## [Exercise directions]
Go through the records and copy each line where the word "pracy" occurs.
┌─ Data to process
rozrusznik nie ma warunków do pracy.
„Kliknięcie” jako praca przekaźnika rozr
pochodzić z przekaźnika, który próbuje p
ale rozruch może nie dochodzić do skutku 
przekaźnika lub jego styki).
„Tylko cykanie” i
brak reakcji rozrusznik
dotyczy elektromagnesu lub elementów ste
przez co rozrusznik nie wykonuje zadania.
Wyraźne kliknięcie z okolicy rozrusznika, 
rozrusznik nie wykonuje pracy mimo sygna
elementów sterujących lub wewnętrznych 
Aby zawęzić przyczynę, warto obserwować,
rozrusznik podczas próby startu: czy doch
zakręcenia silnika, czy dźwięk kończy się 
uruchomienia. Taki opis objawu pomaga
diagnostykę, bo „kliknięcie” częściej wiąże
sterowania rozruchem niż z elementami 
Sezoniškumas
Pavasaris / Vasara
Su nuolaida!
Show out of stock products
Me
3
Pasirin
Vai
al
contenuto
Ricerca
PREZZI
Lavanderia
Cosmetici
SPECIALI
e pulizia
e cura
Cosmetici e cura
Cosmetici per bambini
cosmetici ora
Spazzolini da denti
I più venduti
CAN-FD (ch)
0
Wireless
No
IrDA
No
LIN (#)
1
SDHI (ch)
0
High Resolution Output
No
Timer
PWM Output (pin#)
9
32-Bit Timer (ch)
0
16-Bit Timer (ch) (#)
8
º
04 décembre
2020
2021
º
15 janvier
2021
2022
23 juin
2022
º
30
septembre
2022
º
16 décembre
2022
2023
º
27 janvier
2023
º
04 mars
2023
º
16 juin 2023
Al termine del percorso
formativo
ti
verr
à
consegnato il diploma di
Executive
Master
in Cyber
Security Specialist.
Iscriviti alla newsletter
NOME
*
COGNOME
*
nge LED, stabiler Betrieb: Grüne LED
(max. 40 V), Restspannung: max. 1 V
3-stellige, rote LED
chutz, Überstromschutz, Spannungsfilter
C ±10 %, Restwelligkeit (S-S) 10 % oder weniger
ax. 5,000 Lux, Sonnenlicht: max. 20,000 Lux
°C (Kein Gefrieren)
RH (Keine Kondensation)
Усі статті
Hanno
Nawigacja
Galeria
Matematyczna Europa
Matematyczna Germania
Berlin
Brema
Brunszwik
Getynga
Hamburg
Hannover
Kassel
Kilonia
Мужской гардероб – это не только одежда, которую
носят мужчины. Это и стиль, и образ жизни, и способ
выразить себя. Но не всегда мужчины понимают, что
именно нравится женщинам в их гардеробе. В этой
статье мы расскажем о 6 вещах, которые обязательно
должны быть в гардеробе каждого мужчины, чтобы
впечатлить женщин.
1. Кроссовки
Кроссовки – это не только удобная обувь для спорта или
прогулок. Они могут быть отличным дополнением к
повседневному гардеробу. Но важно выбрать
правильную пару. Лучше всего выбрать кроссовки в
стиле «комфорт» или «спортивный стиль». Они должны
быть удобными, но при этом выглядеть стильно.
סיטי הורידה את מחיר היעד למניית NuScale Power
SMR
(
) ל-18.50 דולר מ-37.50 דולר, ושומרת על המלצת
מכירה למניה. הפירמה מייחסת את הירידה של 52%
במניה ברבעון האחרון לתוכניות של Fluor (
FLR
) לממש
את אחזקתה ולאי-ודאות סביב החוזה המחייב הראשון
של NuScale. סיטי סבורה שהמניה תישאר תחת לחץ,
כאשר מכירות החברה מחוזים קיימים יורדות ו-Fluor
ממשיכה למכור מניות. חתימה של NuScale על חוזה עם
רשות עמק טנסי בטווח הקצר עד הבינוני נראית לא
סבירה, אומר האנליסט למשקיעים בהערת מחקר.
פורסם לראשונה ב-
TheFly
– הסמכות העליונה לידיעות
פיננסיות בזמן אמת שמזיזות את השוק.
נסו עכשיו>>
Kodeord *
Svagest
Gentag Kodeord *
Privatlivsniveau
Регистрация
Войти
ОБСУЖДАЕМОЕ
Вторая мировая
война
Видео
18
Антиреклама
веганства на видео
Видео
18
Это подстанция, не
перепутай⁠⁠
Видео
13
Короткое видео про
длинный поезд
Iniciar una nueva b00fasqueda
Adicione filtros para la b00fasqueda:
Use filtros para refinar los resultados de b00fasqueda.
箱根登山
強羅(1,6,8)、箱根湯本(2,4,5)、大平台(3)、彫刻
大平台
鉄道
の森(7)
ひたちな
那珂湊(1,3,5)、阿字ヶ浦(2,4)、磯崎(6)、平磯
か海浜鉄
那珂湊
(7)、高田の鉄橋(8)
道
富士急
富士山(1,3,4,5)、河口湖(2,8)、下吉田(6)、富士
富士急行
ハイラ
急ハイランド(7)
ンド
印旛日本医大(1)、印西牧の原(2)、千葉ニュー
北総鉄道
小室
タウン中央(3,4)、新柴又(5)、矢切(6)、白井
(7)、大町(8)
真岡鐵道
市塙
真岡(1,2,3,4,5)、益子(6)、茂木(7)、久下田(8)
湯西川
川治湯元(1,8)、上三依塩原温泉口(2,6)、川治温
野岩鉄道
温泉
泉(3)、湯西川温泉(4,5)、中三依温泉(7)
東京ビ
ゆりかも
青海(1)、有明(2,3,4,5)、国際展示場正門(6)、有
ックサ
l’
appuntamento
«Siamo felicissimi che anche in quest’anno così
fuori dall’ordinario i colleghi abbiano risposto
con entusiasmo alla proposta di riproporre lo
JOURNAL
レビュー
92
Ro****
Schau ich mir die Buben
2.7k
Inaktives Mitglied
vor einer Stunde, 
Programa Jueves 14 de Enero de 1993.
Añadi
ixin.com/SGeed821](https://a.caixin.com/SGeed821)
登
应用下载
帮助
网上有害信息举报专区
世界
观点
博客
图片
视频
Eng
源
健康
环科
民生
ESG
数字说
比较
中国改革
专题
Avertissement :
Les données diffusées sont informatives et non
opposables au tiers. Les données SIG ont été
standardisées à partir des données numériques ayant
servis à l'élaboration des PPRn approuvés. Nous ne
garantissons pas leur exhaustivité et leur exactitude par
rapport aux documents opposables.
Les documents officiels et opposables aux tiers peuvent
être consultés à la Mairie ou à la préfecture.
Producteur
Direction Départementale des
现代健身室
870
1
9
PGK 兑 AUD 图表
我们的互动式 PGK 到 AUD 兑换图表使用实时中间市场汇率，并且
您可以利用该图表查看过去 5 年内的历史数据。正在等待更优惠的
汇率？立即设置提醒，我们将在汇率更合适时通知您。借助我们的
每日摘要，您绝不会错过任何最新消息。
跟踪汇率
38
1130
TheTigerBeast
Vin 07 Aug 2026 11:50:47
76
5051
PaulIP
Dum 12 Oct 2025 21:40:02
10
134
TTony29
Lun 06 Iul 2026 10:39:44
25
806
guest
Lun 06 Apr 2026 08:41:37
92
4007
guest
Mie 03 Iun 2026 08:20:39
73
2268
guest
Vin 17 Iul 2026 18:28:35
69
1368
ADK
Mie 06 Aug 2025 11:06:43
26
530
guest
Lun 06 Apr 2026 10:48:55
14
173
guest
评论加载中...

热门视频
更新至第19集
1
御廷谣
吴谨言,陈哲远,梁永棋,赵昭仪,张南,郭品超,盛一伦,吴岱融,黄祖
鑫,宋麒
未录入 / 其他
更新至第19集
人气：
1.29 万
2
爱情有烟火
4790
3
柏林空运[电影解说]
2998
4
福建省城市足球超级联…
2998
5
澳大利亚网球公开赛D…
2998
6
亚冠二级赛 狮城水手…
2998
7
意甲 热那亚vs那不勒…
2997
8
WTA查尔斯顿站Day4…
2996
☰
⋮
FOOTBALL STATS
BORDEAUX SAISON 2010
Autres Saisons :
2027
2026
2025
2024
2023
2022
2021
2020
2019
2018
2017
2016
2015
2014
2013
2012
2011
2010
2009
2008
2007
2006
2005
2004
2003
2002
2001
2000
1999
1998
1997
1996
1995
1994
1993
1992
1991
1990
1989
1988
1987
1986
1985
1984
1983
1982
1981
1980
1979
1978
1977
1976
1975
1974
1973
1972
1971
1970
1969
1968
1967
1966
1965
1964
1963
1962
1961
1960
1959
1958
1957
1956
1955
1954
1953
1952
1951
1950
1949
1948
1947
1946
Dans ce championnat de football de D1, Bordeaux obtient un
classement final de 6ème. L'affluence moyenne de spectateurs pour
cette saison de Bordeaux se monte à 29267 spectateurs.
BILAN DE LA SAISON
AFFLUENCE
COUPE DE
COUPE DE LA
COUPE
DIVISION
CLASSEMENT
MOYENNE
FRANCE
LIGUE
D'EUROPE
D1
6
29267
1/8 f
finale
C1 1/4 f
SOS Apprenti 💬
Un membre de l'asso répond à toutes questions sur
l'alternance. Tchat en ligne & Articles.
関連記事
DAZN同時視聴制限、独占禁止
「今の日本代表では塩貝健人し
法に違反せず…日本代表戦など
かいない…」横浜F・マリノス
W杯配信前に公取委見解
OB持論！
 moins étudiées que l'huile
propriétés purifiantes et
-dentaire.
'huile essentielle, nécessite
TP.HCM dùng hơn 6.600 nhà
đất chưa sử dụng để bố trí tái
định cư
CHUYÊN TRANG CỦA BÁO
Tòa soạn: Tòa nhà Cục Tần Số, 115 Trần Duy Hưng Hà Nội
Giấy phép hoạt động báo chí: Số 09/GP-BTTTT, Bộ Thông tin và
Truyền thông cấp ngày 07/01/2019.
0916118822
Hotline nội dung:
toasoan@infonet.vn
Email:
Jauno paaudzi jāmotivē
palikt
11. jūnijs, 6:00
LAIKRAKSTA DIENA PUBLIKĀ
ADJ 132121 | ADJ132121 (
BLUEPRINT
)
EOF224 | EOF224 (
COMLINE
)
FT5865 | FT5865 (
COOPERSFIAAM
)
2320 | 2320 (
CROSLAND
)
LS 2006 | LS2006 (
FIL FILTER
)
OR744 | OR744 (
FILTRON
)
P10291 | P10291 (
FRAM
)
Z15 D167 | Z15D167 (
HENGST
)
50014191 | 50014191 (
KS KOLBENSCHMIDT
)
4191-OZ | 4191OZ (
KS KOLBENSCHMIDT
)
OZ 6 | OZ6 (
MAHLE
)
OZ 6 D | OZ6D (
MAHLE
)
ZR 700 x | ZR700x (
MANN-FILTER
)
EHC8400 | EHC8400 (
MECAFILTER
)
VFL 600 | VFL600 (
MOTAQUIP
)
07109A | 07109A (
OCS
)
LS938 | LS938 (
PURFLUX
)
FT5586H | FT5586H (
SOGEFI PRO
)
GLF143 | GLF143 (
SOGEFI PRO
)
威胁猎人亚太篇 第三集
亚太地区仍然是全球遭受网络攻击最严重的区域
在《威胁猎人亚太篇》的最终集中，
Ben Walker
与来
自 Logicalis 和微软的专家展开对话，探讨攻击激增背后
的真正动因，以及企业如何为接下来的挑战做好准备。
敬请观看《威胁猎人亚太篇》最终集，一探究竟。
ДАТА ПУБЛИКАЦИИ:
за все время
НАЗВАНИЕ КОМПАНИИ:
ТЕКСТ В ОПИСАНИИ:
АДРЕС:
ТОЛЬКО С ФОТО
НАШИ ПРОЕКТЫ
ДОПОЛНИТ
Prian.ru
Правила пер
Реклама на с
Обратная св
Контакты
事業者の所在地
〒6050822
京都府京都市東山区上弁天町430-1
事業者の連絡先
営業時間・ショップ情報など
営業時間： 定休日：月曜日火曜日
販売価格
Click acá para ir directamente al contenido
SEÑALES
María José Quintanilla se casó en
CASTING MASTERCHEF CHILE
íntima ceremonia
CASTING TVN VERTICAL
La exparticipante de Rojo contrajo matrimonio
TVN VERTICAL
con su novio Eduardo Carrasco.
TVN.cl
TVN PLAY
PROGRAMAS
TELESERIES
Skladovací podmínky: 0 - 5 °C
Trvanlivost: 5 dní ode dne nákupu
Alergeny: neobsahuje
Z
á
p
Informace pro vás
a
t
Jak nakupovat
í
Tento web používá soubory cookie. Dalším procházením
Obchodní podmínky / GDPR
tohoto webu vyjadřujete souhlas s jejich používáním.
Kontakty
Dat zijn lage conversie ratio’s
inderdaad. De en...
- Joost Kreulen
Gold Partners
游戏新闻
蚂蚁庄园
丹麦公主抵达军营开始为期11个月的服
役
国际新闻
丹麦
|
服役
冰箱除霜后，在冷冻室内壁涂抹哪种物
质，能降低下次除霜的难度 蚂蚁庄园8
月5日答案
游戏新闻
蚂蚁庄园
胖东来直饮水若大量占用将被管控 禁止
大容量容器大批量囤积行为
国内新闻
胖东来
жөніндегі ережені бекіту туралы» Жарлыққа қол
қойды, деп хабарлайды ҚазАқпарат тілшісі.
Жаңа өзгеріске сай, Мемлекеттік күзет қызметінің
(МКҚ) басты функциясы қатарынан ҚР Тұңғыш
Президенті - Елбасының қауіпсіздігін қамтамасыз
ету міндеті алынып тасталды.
└─
## [Written solution]
rozrusznik nie ma warunków do pracy.
rozrusznik nie wykonuje pracy mimo sygna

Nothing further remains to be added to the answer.